“They were not tourists,” Sappey said. “They are believed to be migrants.”
Officials had no other details about those on board, including the three who died. The four injured people were taken to hospitals. The Coast Guard deployed a helicopter and boat to search for the missing.
Hikers and others at Torrey Pines State Beach reported seeing a boat capsize near the shore at about 6:30 a.m., said Lt. Nick Backouris of the San Diego County Sheriff’s Department.
“A doctor hiking nearby called in and said, ‘I see people doing CPR on the beach, I’m running that way,'” Backouris said.
Winds were light in the area, with slow-rolling waves reaching about 6 feet (1.8 meters), according to Sebastian Westerink, a meteorologist with the National Weather Service office in San Diego. The water temperature was 63 degrees (17 Celsius), he said.

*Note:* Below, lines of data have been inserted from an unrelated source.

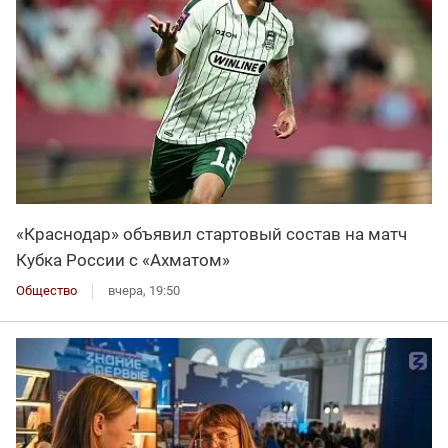
«Краснодар» объявил стартовый состав на матч
Кубка России с «Ахматом»
Общество
вчера, 19:50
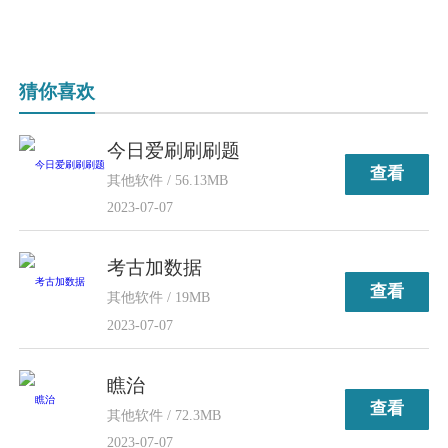
猜你喜欢
今日爱刷刷刷题
查看
其他软件 / 56.13MB
2023-07-07
考古加数据
查看
其他软件 / 19MB
2023-07-07
瞧治
查看
其他软件 / 72.3MB
2023-07-07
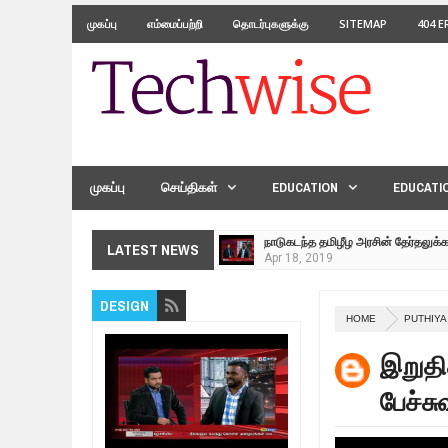
முகப்பு
எம்மைப்பற்றி
தொடர்புகளுக்கு
SITEMAP
404 
முகப்பு
செய்திகள்
EDUCATION
EDUCATI
நாடுகடந்த தமிழீழ அரசின் தேர்தலுக்
Apr
18,
2019
தமிழ் தேசியம் VS திராவிடம் - இயக்
LATEST NEWS
Apr
09,
2019
நாடுகடந்த தமிழீழ மக்கள் முன்வைக
DESIGN
Apr
03,
2019
HOME
PUTHIYA
உறவுப்பாலம் (பாகம் 24) வீரம் செறிந்த 
இறுதி
Mar
10,
2019
ஸ்ரீலங்கா ராணுவத்திடம் கையளிக்கப்
பேச்சு
Mar
07,
2019
மக்கள் போராட்டம் ஜெனீவாவிலிருந்து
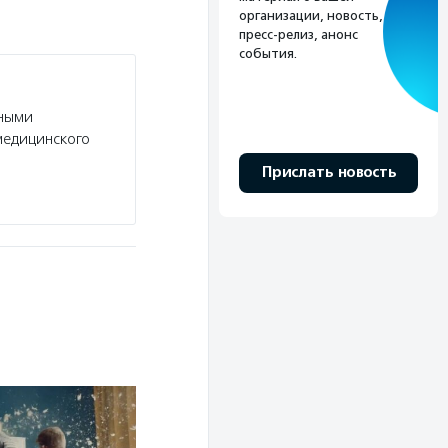
организации, новость,
пресс-релиз, анонс
события.
нными
медицинского
Прислать новость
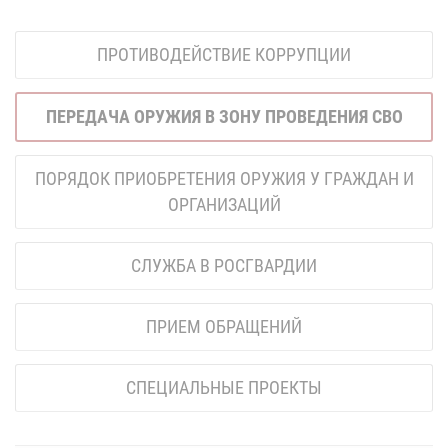
ПРОТИВОДЕЙСТВИЕ КОРРУПЦИИ
ПЕРЕДАЧА ОРУЖИЯ В ЗОНУ ПРОВЕДЕНИЯ СВО
ПОРЯДОК ПРИОБРЕТЕНИЯ ОРУЖИЯ У ГРАЖДАН И
ОРГАНИЗАЦИЙ
СЛУЖБА В РОСГВАРДИИ
ПРИЕМ ОБРАЩЕНИЙ
СПЕЦИАЛЬНЫЕ ПРОЕКТЫ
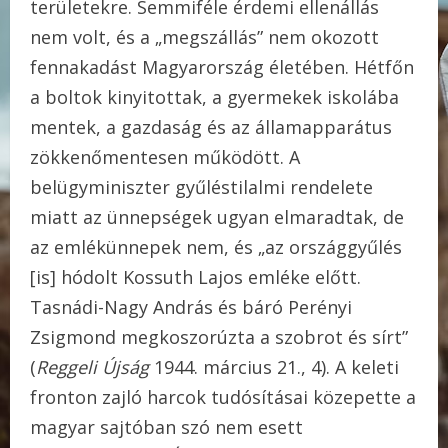
területekre. Semmiféle érdemi ellenállás
nem volt, és a „megszállás” nem okozott
fennakadást Magyarország életében. Hétfőn
a boltok kinyitottak, a gyermekek iskolába
mentek, a gazdaság és az államapparátus
zökkenőmentesen működött. A
belügyminiszter gyűléstilalmi rendelete
miatt az ünnepségek ugyan elmaradtak, de
az emlékünnepek nem, és „az országgyűlés
[is] hódolt Kossuth Lajos emléke előtt.
Tasnádi-Nagy András és báró Perényi
Zsigmond megkoszorúzta a szobrot és sírt”
(
Reggeli Újság
1944. március 21., 4). A keleti
fronton zajló harcok tudósításai közepette a
magyar sajtóban szó nem esett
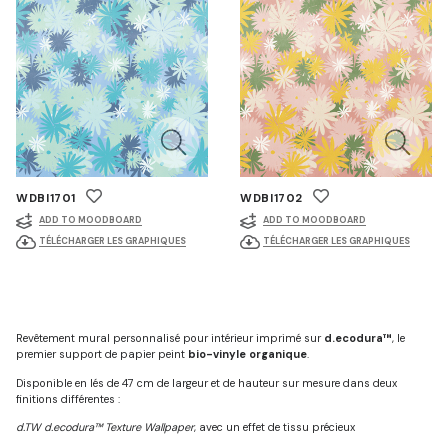
WDBI1701
WDBI1702
ADD TO MOODBOARD
ADD TO MOODBOARD
TÉLÉCHARGER LES GRAPHIQUES
TÉLÉCHARGER LES GRAPHIQUES
Revêtement mural personnalisé pour intérieur imprimé sur
d.ecodura™
, le
premier support de papier peint
bio-vinyle organique
.
Disponible en lés de 47 cm de largeur et de hauteur sur mesure dans deux
finitions différentes :
d.TW d.ecodura™ Texture Wallpaper
, avec un effet de tissu précieux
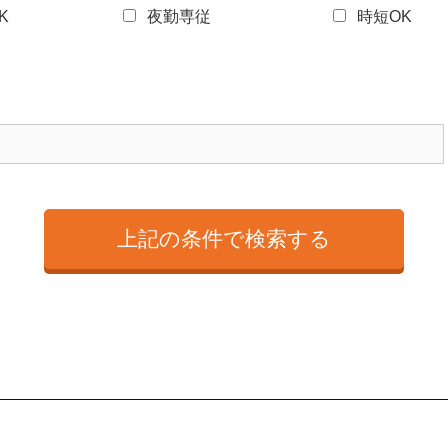
K
夜勤専従
時短OK
）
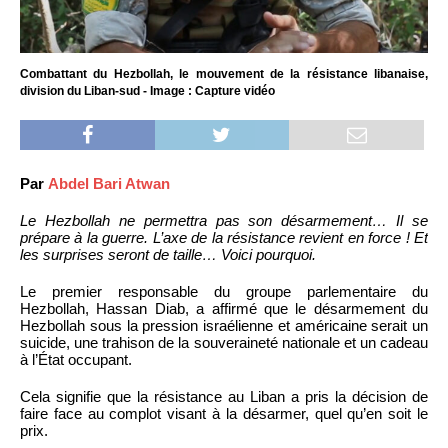
Combattant du Hezbollah, le mouvement de la résistance libanaise,
division du Liban-sud - Image : Capture vidéo
Par
Abdel Bari Atwan
Le Hezbollah ne permettra pas son désarmement… Il se
prépare à la guerre. L’axe de la résistance revient en force ! Et
les surprises seront de taille… Voici pourquoi.
Le premier responsable du groupe parlementaire du
Hezbollah, Hassan Diab, a affirmé que le désarmement du
Hezbollah sous la pression israélienne et américaine serait un
suicide, une trahison de la souveraineté nationale et un cadeau
à l’État occupant.
Cela signifie que la résistance au Liban a pris la décision de
faire face au complot visant à la désarmer, quel qu’en soit le
prix.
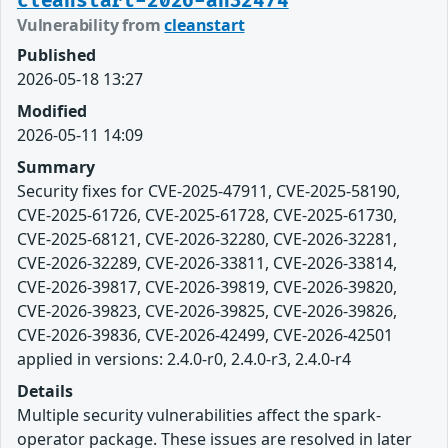
cleanstart-2026-an32474
Vulnerability from
cleanstart
Published
2026-05-18 13:27
Modified
2026-05-11 14:09
Summary
Security fixes for CVE-2025-47911, CVE-2025-58190,
CVE-2025-61726, CVE-2025-61728, CVE-2025-61730,
CVE-2025-68121, CVE-2026-32280, CVE-2026-32281,
CVE-2026-32289, CVE-2026-33811, CVE-2026-33814,
CVE-2026-39817, CVE-2026-39819, CVE-2026-39820,
CVE-2026-39823, CVE-2026-39825, CVE-2026-39826,
CVE-2026-39836, CVE-2026-42499, CVE-2026-42501
applied in versions: 2.4.0-r0, 2.4.0-r3, 2.4.0-r4
Details
Multiple security vulnerabilities affect the spark-
operator package. These issues are resolved in later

A bulldozer moved the panga on the beach as the search was underway. The wooden dinghy that was over 20 feet long (6 meters) had scuffed blue paint and wooden planks for seats. Inside the boat were a pair of running shoes, more than a dozen life vests, an empty waterproof cell phone bag and various water bottles. Its single engine was visibly damaged.
Smuggling off the California coast has long been a risky alternative for migrants to avoid heavily guarded land borders. Small boats with single or twin engines known as “pangas” leave from the Mexican coast in the dead of night, sometimes charting hundreds of miles north.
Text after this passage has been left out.